# 3 amp choices help



## enrique (May 24, 2007)

A buddy of mine is asking for info on 3 used amps he's looking at and intends to purchase 1 by this weekend.I dont know enough to really advise him,which is why i'm asking here.The amps are a PS Audio hca-2, a Marsh a400s or a Conrad Johnson mf-2200.All three are at the same price are online and cant be auditioned,but could be returned if there was a problem.His speakers are 90db/4-6ohms.He's using a receiver now which he's not going to change.He just wants to add an amp for more headrooom and such.I dont think he needs an amp but regardless he's dead set to get one.He says it wont hurt and would just make things better.Between these 3 amps i mentioned what can i tell him.He likes warm sound and it's for hT as well as 2channel.thanks


----------



## Sonnie (Apr 11, 2006)

I'd say he'd be happy with either three and probably would not notice much of a difference. Buy the one with the best warranty and least expensive.


----------



## Otto (May 18, 2006)

I kind of agree with Sonnie. I believe those are all nice amps. The PS Audio _looks_ awesome. Without being about to audition any, just go for one of 'em.

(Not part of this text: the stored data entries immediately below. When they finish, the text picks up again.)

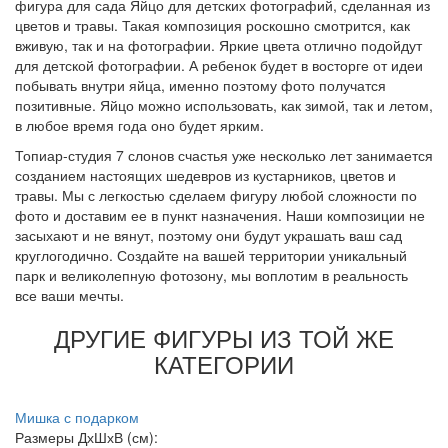
фигура для сада Яйцо для детских фотографий, сделанная из
цветов и травы. Такая композиция роскошно смотрится, как
вживую, так и на фотографии. Яркие цвета отлично подойдут
для детской фотографии. А ребенок будет в восторге от идеи
побывать внутри яйца, именно поэтому фото получатся
позитивные. Яйцо можно использовать, как зимой, так и летом,
в любое время года оно будет ярким.
Топиар-студия 7 слонов счастья уже несколько лет занимается
созданием настоящих шедевров из кустарников, цветов и
травы. Мы с легкостью сделаем фигуру любой сложности по
фото и доставим ее в пункт назначения. Наши композиции не
засыхают и не вянут, поэтому они будут украшать ваш сад
круглогодично. Создайте на вашей территории уникальный
парк и великолепную фотозону, мы воплотим в реальность
все ваши мечты.
ДРУГИЕ ФИГУРЫ ИЗ ТОЙ ЖЕ
КАТЕГОРИИ
Мишка с подарком
Размеры ДхШхВ (см):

I'm sure any will offer outstanding results.


----------



## F1 fan (Jul 6, 2006)

My pick of that litter would be the Marsh because it is a solidly engineered classA/B/ design.The PS unit is a class D (digital)design,although its compact and cool running for it's power rating, it may not be in the top tier sound wise.The CJ appears to be a hybrid tube /mos fet design so it will need periodic tube replacement.


----------